唾液の一滴でパーキンソン病・統合失調症を診断する:韓国で技術開発

| schedule 入力:

韓国の研究チーム、唾液サンプル分析プラットフォームを開発…精度93%

血液・脳脊髄液検査などの複雑な手続きを経ることなく、主要な精神疾患を診断できる可能性が開かれた。写真=ゲッティイメージバンク
血液・脳脊髄液検査などの複雑な手続きを経ることなく、主要な精神疾患を診断できる可能性が開かれた。写真=ゲッティイメージバンク

韓国の研究チームが少量の唾液(唾)サンプルを活用して主要な精神疾患を診断できる技術を開発した。

韓国材料研究院・高麗大学バイオ医工学部・カトリック大学聖ビンセント病院の共同研究チームは、てんかん、統合失調症、パーキンソン病などの疾患を簡単に診断できるプラットフォームを開発したと6日に発表した。
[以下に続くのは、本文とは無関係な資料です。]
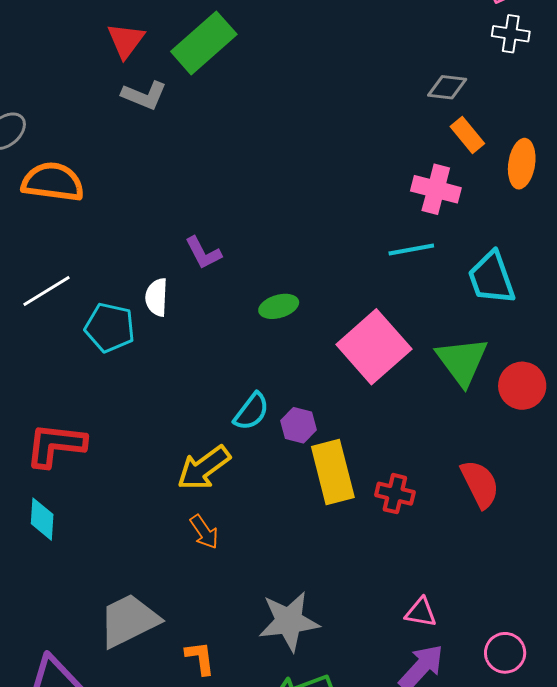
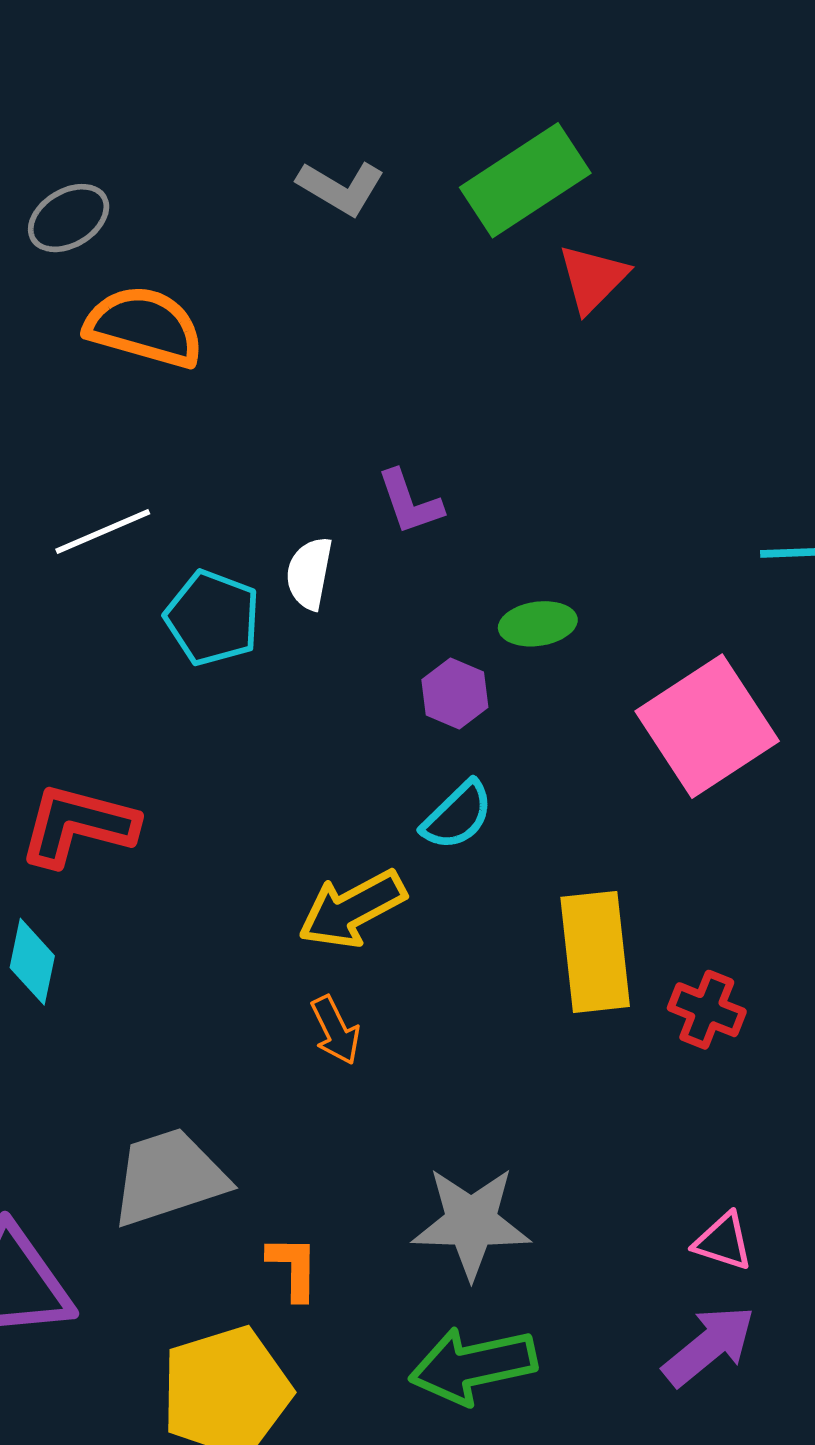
red triangle: (126, 40) -> (593, 278), moved
green rectangle: (204, 43) -> (525, 180), moved
purple hexagon: (298, 425) -> (455, 694), moved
従来、これらの疾患を診断するためには脳脊髄液検査や血液検査、または陽電子放出断層撮影(PET)検査などを利用していた。しかし、PET検査は100万ウォン以上の費用がかかる上に放射線被曝の懸念があり、脳脊髄液や血液検査も針を刺す必要があるという欠点があった。

そこで研究チームは、より簡便で身体に損傷を与えない非侵襲的診断の診断法を考案した。神経疾患や脳疾患に現れるタンパク質構造の変化を唾液サンプルを通じて捉える原理である。

パーキンソン病が現れると、脳内のタンパク質の中で「アミロイドベータ」と「タウ」が多く蓄積される。また、てんかん患者は頻繁な発作により細胞がストレスを受け、タンパク質代謝異常が生じる。統合失調症患者にもアミロイドベータタンパク質を調整できない症状がよく見られる。

このように変化したタンパク質は血液に移動し、唾液腺を通じて唾液でも検出される。研究チームが独自に開発したタンパク質信号増幅技術を活用すれば、唾液サンプルに現れたタンパク質構造変化の分析をし、疾患診断に活用することができる。

実際に研究チームがてんかん患者13名、統合失調症21名、パーキンソン病10名の唾液サンプルを健康な対照群23名と比較したところ、全体の診断精度は93.9%と集計された。感度(疾患に陽性の患者を判別する精度)は93.2%、特異度(陰性の正常人を判別する精度)は96.7%であった。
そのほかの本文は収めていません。